Bounding box prediction data:
⁂

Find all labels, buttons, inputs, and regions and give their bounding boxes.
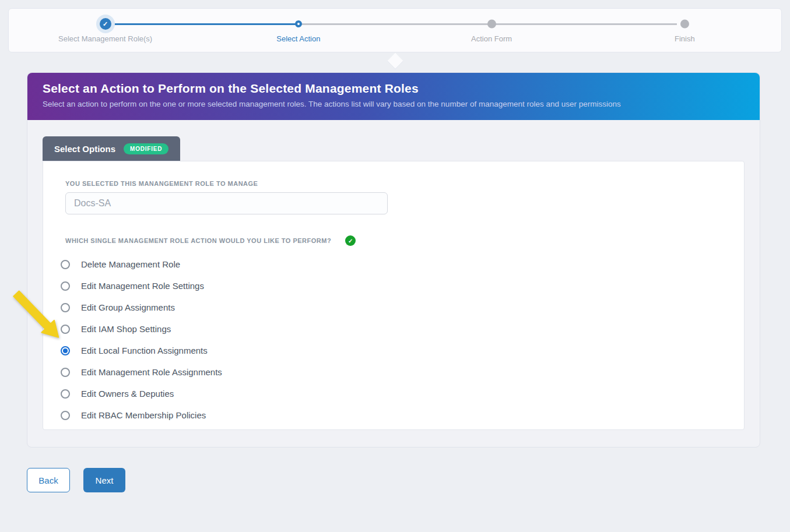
page-title: Select an Action to Perform on the Selec… [43, 82, 745, 96]
action-question-label: WHICH SINGLE MANAGEMENT ROLE ACTION WOUL… [65, 237, 331, 244]
options-card: YOU SELECTED THIS MANANGEMENT ROLE TO MA… [43, 161, 745, 430]
wizard-stepper: ✓ Select Management Role(s) Select Actio… [8, 8, 782, 52]
wizard-panel: Select an Action to Perform on the Selec… [27, 72, 760, 448]
step-label: Select Management Role(s) [58, 34, 152, 43]
selected-role-label: YOU SELECTED THIS MANANGEMENT ROLE TO MA… [65, 180, 722, 187]
next-button[interactable]: Next [83, 468, 125, 492]
radio-option-label: Edit RBAC Membership Policies [81, 410, 206, 420]
action-radio-group: Delete Management Role Edit Management R… [61, 253, 722, 426]
radio-button-icon[interactable] [61, 303, 70, 312]
radio-option-label: Edit Group Assignments [81, 302, 175, 312]
step-active-dot-icon [295, 20, 302, 27]
radio-option-edit-group-assignments[interactable]: Edit Group Assignments [61, 297, 722, 318]
radio-option-label: Edit IAM Shop Settings [81, 324, 171, 334]
radio-option-edit-owners-deputies[interactable]: Edit Owners & Deputies [61, 383, 722, 404]
modified-badge: MODIFIED [124, 143, 168, 154]
step-label: Finish [675, 34, 695, 43]
radio-button-icon[interactable] [61, 368, 70, 377]
radio-option-label: Delete Management Role [81, 259, 180, 269]
radio-option-label: Edit Management Role Assignments [81, 367, 222, 377]
step-select-management-roles[interactable]: ✓ Select Management Role(s) [9, 9, 202, 52]
step-completed-check-icon: ✓ [100, 18, 111, 30]
page-subtitle: Select an action to perform on the one o… [43, 100, 745, 108]
radio-option-edit-local-function-assignments[interactable]: Edit Local Function Assignments [61, 340, 722, 361]
radio-button-icon[interactable] [61, 389, 70, 399]
radio-option-edit-management-role-assignments[interactable]: Edit Management Role Assignments [61, 361, 722, 383]
step-pending-dot-icon [487, 20, 496, 29]
radio-option-label: Edit Owners & Deputies [81, 389, 174, 399]
back-button[interactable]: Back [27, 468, 70, 492]
radio-option-label: Edit Management Role Settings [81, 281, 204, 291]
tab-select-options[interactable]: Select Options MODIFIED [43, 136, 180, 161]
selected-role-input[interactable] [65, 192, 388, 214]
stepper-pointer-caret [387, 53, 403, 69]
tab-label: Select Options [54, 144, 115, 154]
radio-option-label: Edit Local Function Assignments [81, 346, 208, 355]
step-label: Action Form [471, 34, 512, 43]
radio-option-delete-management-role[interactable]: Delete Management Role [61, 253, 722, 275]
panel-header-banner: Select an Action to Perform on the Selec… [27, 73, 760, 120]
radio-button-icon[interactable] [61, 260, 70, 269]
step-label: Select Action [276, 34, 320, 43]
step-select-action[interactable]: Select Action [202, 9, 395, 52]
radio-option-edit-rbac-membership-policies[interactable]: Edit RBAC Membership Policies [61, 404, 722, 426]
step-action-form[interactable]: Action Form [395, 9, 588, 52]
radio-button-selected-icon[interactable] [61, 346, 70, 355]
radio-option-edit-management-role-settings[interactable]: Edit Management Role Settings [61, 275, 722, 297]
radio-button-icon[interactable] [61, 325, 70, 334]
step-pending-dot-icon [680, 20, 689, 29]
radio-button-icon[interactable] [61, 411, 70, 420]
radio-option-edit-iam-shop-settings[interactable]: Edit IAM Shop Settings [61, 318, 722, 340]
valid-check-icon: ✓ [345, 235, 356, 246]
step-finish[interactable]: Finish [588, 9, 781, 52]
radio-button-icon[interactable] [61, 281, 70, 291]
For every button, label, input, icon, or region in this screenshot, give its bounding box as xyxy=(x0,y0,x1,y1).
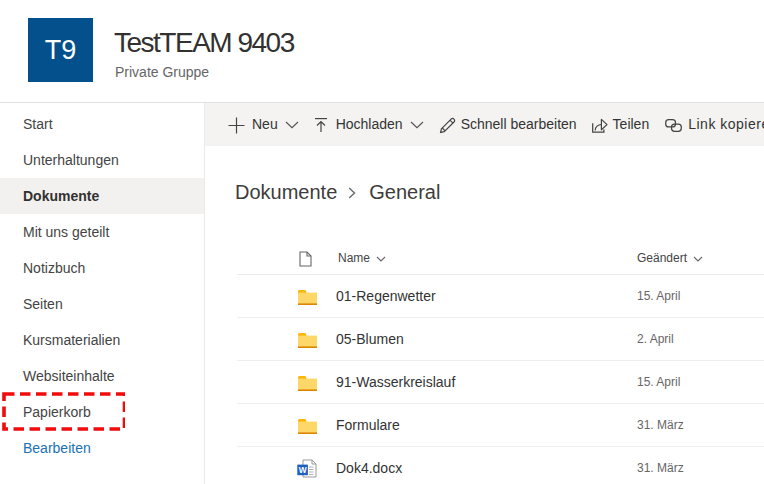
svg-text:W: W xyxy=(299,465,307,475)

⁂

▶ _WORK REQUIRED_
A word-for-word repeat of the lines from the line with "For every button, label, input, icon, or" to the last line of the data, both ends included and pictures left out, is all that should appear.

▶ _FINAL ANSWER_
For every button, label, input, icon, or region in this screenshot, give its bounding box as xyxy=(x0,y0,x1,y1).
svg-text:W: W xyxy=(299,465,307,475)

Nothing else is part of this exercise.